- _TASK MATERIAL_
________________________________________

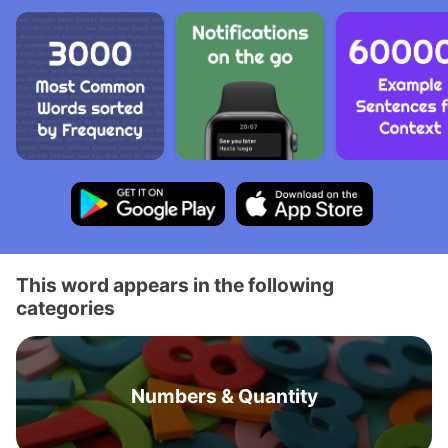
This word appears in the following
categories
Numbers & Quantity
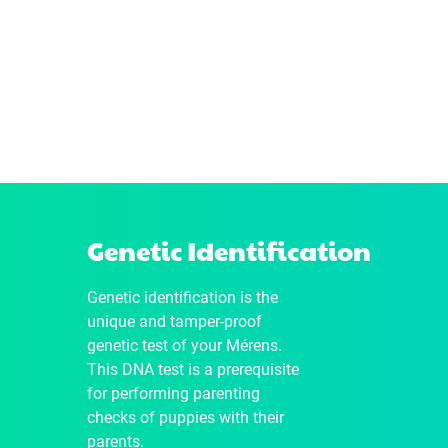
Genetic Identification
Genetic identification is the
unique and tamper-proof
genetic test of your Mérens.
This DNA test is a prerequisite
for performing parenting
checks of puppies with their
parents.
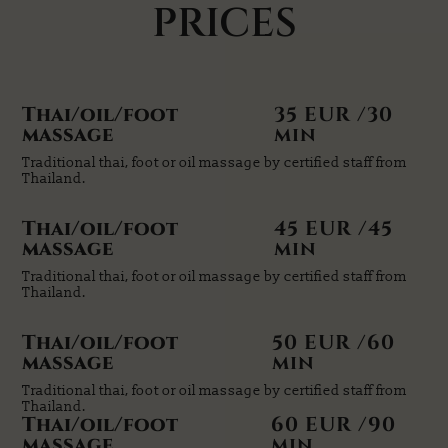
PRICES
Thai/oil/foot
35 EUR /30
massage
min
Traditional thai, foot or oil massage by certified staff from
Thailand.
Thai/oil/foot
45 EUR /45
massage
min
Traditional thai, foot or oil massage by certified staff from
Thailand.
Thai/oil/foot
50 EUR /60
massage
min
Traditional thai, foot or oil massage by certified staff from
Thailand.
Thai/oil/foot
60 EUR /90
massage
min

________________________________________

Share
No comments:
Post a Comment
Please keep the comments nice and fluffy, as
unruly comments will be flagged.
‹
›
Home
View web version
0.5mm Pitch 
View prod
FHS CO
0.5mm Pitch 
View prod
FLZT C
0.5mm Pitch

________________________________________

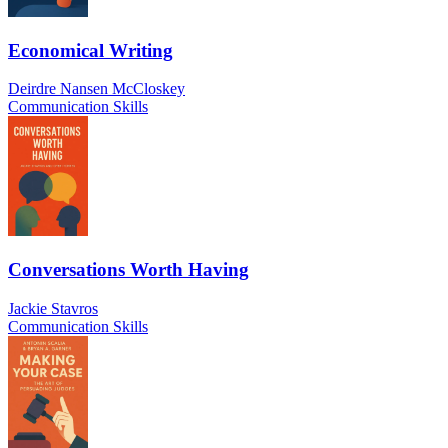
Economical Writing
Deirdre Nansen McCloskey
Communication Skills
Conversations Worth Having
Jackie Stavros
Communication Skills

________________________________________

- _ABOUT THIS EXERCISE_
Please print the lines above word for word, starting at the one with "This word appears in the following" and ending at the one with "for performing parenting", both included, and without any picture.

- _RESPONSE TO THIS EXERCISE_
This word appears in the following
categories
Numbers & Quantity
Genetic Identification
Genetic identification is the
unique and tamper-proof
genetic test of your Mérens.
This DNA test is a prerequisite
for performing parenting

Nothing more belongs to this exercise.